Justice Beasley fleshed out an aspect of the scholarship program that seemed to have escaped the court majority’s notice.
“In setting education policy,” she wrote in her own dissent, “the danger posed by the General Assembly in designating general funds for nonpublic education and a nonpublic purpose is that it effectively undermines the support the legislature is constitutionally obligated to provide to the public school system.
“Because the Opportunity Scholarship Program circumvents the mission of public schools to successfully offer a sound basic education to all students, the General Assembly has failed to meet the mandated minimum standard.”
As established by the legislature, students eligible for the scholarships come from families with incomes no greater than 133 percent of the federal poverty level. Successful applicants are chosen by lottery, and discrimination is barred on the basis of race, color or national origin (not religion).
The vouchers are worth up to $4,200 per student – a figure that critics say might well not be enough to cover the actual costs of attendance for children from disadvantaged families. Voucher advocates, with the judicial winds at their backs, now are pushing to broaden the eligibility rules. It’s not hard to see where this is heading.
Chief Justice Martin was adamant in insisting that his court ordinarily must defer to legislative judgments. He wrote that the court must assume laws are constitutional unless it can be shown otherwise beyond a reasonable doubt.
To be rejected, he said, a law must fail the tests of constitutionality under every possible circumstance. And since education is in the community’s best interest, educational expenditures almost by definition serve a public purpose.
So, as a hypothetical: A child from a poor, inner-city family is awarded an Opportunity Scholarship, is accepted at a well-resourced, academically superior private school in the suburbs and somehow actually manages to attend.
Her performance in the classroom is outstanding. Surely she’s receiving a “sound basic” education, partly at public expense. But what about her peers who find themselves in unaccredited religious academies where the quality of instruction is sketchy at best? Those kids’ parents may think all is well, but it’s the children who end up paying a price for the lack of enforceable standards.
Voucher supporters claim they are simply trying to give disadvantaged students who may be struggling in the regular public schools the same kinds of alternatives for private education enjoyed by more affluent peers. No doubt some children will make good use of that opportunity – while for others, it will be a mirage.
The case in our Supreme Court hinged on state, not federal, constitutional issues, so there is no obvious route for appeal into the federal courts. Like it or not, the voucher program is now enshrined in state law.

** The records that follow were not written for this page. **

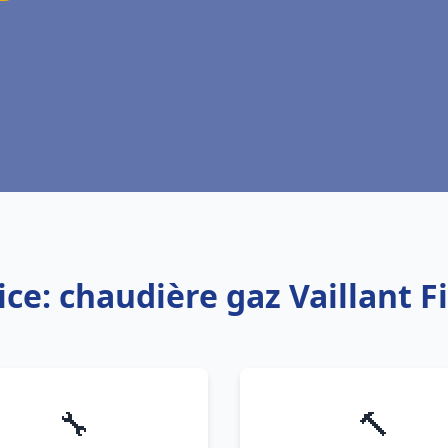
ice: chaudière gaz Vaillant F
🔧
🔨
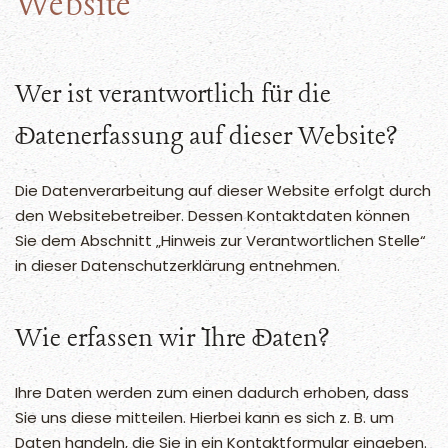
Website
Wer ist verantwortlich für die
Datenerfassung auf dieser Website?
Die Datenverarbeitung auf dieser Website erfolgt durch
den Websitebetreiber. Dessen Kontaktdaten können
Sie dem Abschnitt „Hinweis zur Verantwortlichen Stelle“
in dieser Datenschutzerklärung entnehmen.
Wie erfassen wir Ihre Daten?
Ihre Daten werden zum einen dadurch erhoben, dass
Sie uns diese mitteilen. Hierbei kann es sich z. B. um
Daten handeln, die Sie in ein Kontaktformular eingeben.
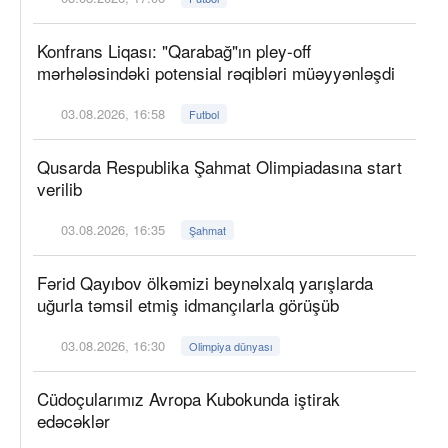
Konfrans Liqası: "Qarabağ"ın pley-off
mərhələsindəki potensial rəqibləri müəyyənləşdi
03.08.2026, 16:58
Futbol
Qusarda Respublika Şahmat Olimpiadasına start
verilib
03.08.2026, 16:35
Şahmat
Fərid Qayıbov ölkəmizi beynəlxalq yarışlarda
uğurla təmsil etmiş idmançılarla görüşüb
03.08.2026, 16:30
Olimpiya dünyası
Cüdoçularımız Avropa Kubokunda iştirak
edəcəklər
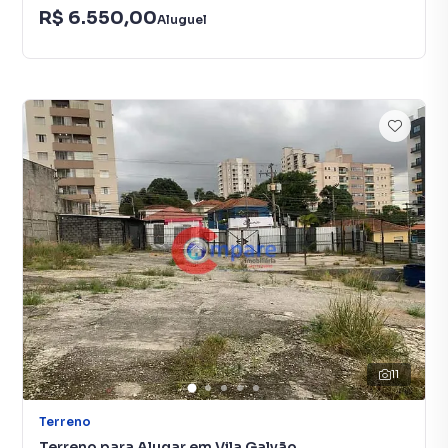
R$ 6.550,00
Aluguel
11
Terreno
Terreno para Alugar em Vila Galvão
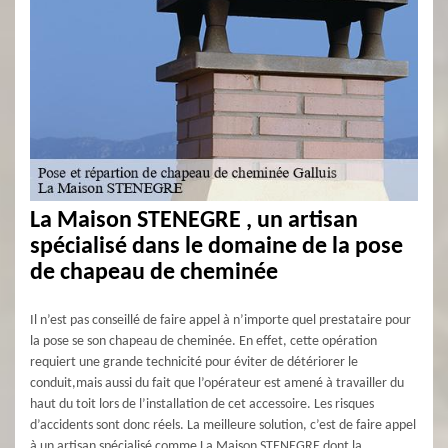
La Maison STENEGRE , un artisan
spécialisé dans le domaine de la pose
de chapeau de cheminée
Il n’est pas conseillé de faire appel à n’importe quel prestataire pour
la pose se son chapeau de cheminée. En effet, cette opération
requiert une grande technicité pour éviter de détériorer le
conduit,mais aussi du fait que l’opérateur est amené à travailler du
haut du toit lors de l’installation de cet accessoire. Les risques
d’accidents sont donc réels. La meilleure solution, c’est de faire appel
à un artisan spécialisé comme La Maison STENEGRE dont la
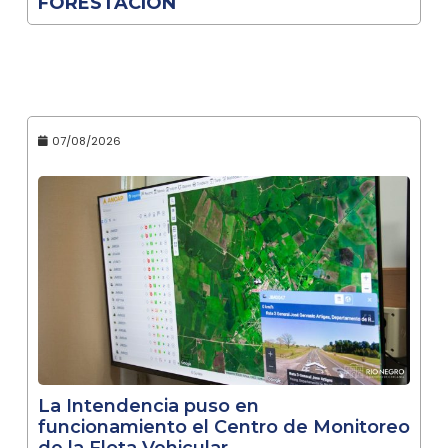
FORESTACIÓN
07/08/2026
La Intendencia puso en
funcionamiento el Centro de Monitoreo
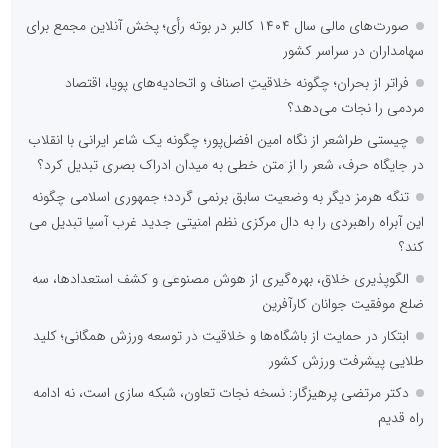
صورت‌های مالی سال ۱۴۰۴ کالبر در بوته رأی؛ پخش آنلاین مجمع برای
سهامداران در سراسر کشور
فراتر از بحران؛ چگونه خلاقیتِ اصناف و اتحادیه‌های پویا، اقتصاد
مردمی را نجات می‌دهد؟
چیستی طراشعر از نگاه امین افضل‌پور؛ چگونه یک شاعر ایرانی با انقلاب
در جایگاه حرف، شعر را از متن خطی به میدان ادراک بصری تبدیل کرد؟
تنگه هرمز دیگر به وضعیت سابق برنمی گردد؛ جمهوری اسلامی چگونه
این آبراه راهبردی را به دال مرکزی نظم امنیتی جدید غرب آسیا تبدیل می
کند؟
الگوپذیری خلاق، بهره‌گیری از هوش مصنوعی و کشف استعدادها، سه
ضلع موفقیت جوانان کارآفرین
ابتکار در حمایت از باشگاه‌ها و خلاقیت در توسعه ورزش همگانی؛ کلید
طلایی پیشرفت ورزش کشور
دکتر مرتضی پرهیزگار: نسخه نجات تعاون، شبکه سازی است، نه ادامه
راه قدیم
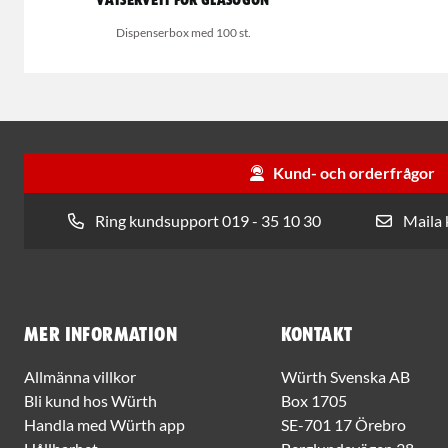
Våtservett för glasögon
Dispenserbox med 100 st.
Kund- och orderfrågor
Ring kundsupport 019 - 35 10 30
Maila
Mer information
Kontakt
Allmänna villkor
Würth Svenska AB
Bli kund hos Würth
Box 1705
Handla med Würth app
SE-701 17 Örebro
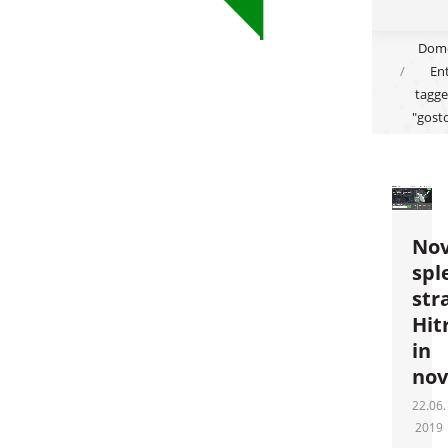
You are
Dom
Ent
here:
tagge
"gost
No
spl
str
Hit
in
nov
22.06.
2019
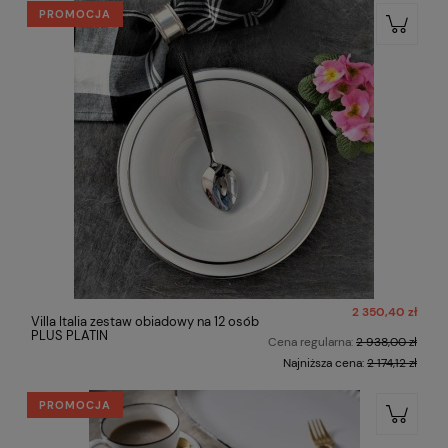
PROMOCJA
2 350,40 zł
Villa Italia zestaw obiadowy na 12 osób
PLUS PLATIN
Cena regularna:
2 938,00 zł
Najniższa cena:
2 174,12 zł
PROMOCJA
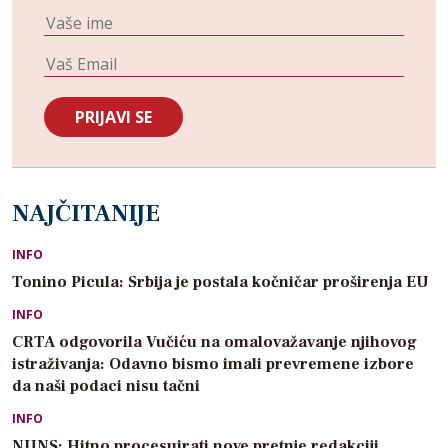
NAJČITANIJE
INFO
Tonino Picula: Srbija je postala kočničar proširenja EU
INFO
CRTA odgovorila Vučiću na omalovažavanje njihovog
istraživanja: Odavno bismo imali prevremene izbore
da naši podaci nisu tačni
INFO
NUNS: Hitno procesuirati nove pretnje redakciji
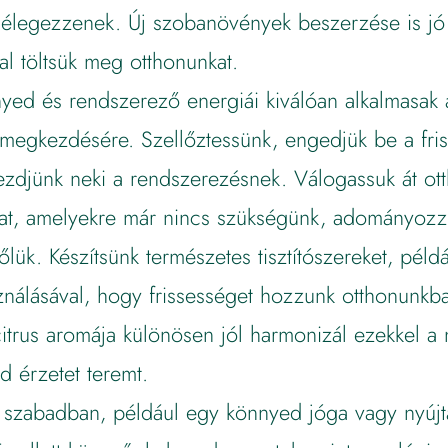
élegezzenek. Új szobanövények beszerzése is jó 
val töltsük meg otthonunkat.
yed és rendszerező energiái kiválóan alkalmasak a
 megkezdésére. Szellőztessünk, engedjük be a fris
ezdjünk neki a rendszerezésnek. Válogassuk át ot
okat, amelyekre már nincs szükségünk, adományozz
őlük. Készítsünk természetes tisztítószereket, péld
ználásával, hogy frissességet hozzunk otthonunkba.
trus aromája különösen jól harmonizál ezekkel a 
ed érzetet teremt.
szabadban, például egy könnyed jóga vagy nyújt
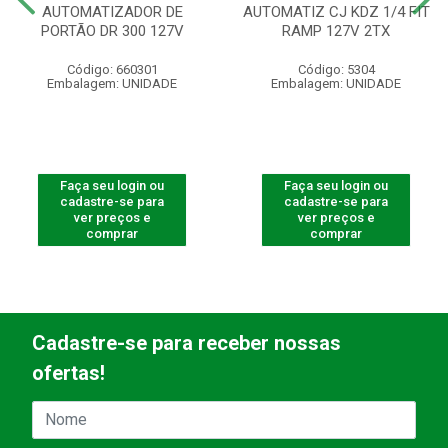
AUTOMATIZADOR DE
AUTOMATIZ CJ KDZ 1/4 FIT
PORTÃO DR 300 127V
RAMP 127V 2TX
Código: 660301
Código: 5304
Embalagem: UNIDADE
Embalagem: UNIDADE
Faça seu login ou
Faça seu login ou
cadastre-se para
cadastre-se para
ver preços e
ver preços e
comprar
comprar
Cadastre-se para receber nossas
ofertas!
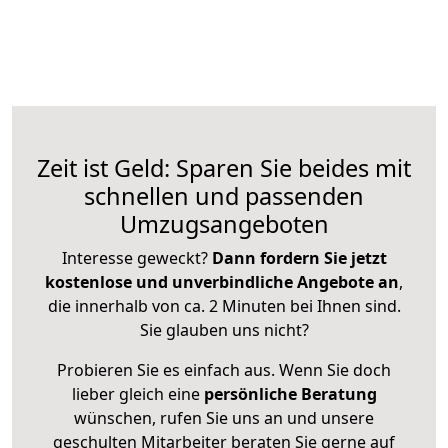
Zeit ist Geld: Sparen Sie beides mit
schnellen und passenden
Umzugsangeboten
Interesse geweckt?
Dann fordern Sie jetzt
kostenlose und unverbindliche Angebote an
,
die innerhalb von ca. 2 Minuten bei Ihnen sind.
Sie glauben uns nicht?
Probieren Sie es einfach aus. Wenn Sie doch
lieber gleich eine
persönliche Beratung
wünschen, rufen Sie uns an und unsere
geschulten Mitarbeiter beraten Sie gerne auf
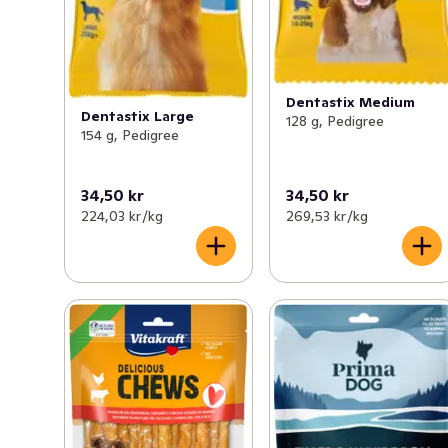
Dentastix Medium
Dentastix Large
128 g, Pedigree
154 g, Pedigree
34,50 kr
34,50 kr
224,03 kr /kg
269,53 kr /kg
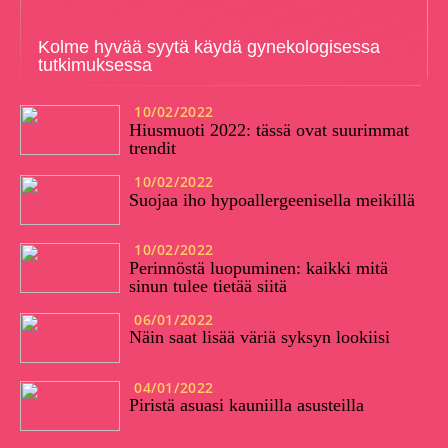
Kolme hyvää syytä käydä gynekologisessa
tutkimuksessa
10/02/2022
Hiusmuoti 2022: tässä ovat suurimmat
trendit
10/02/2022
Suojaa iho hypoallergeenisella meikillä
10/02/2022
Perinnöstä luopuminen: kaikki mitä
sinun tulee tietää siitä
06/01/2022
Näin saat lisää väriä syksyn lookiisi
04/01/2022
Piristä asuasi kauniilla asusteilla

What remains for those who have grave doubts about the program’s legality and wisdom is to push back against pending efforts to expand the eligibility rules. Opening voucher opportunities to students from middle-class or even well-to-do families would strip the program of its fig-leaf covering as a means of advancement for the poor.
Public school advocates, including the N.C. Council of Churches and many of its allies, also can continue pressing for meaningful ways to gauge whether private schools benefiting from the program are serving their students adequately.
Today, despite the Supreme Court’s colossal don’t-look-at-us shrug, those accountability tools scarcely exist. That the court agreed to tolerate such a pitifully meager level of oversight would have been shocking if it weren’t so predictable.